**Exercise instructions**
Except for the pictures, write out all the records that follow exactly.

Saved data entries
──────
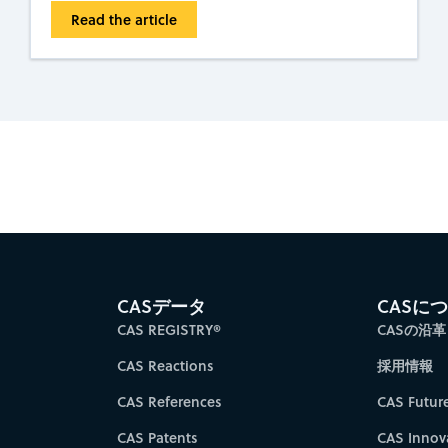
Read the article
es for faster progress directly to your inbox.
Su
CASデータ
CASに
CAS REGISTRY®
CASの沿革
CAS Reactions
採用情報
CAS References
CAS Futur
CAS Patents
CAS Innov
──────
**Written response**
Read the article
es for faster progress directly to your inbox.
Su
CASデータ
CASに
CAS REGISTRY®
CASの沿革
CAS Reactions
採用情報
CAS References
CAS Futur
CAS Patents
CAS Innov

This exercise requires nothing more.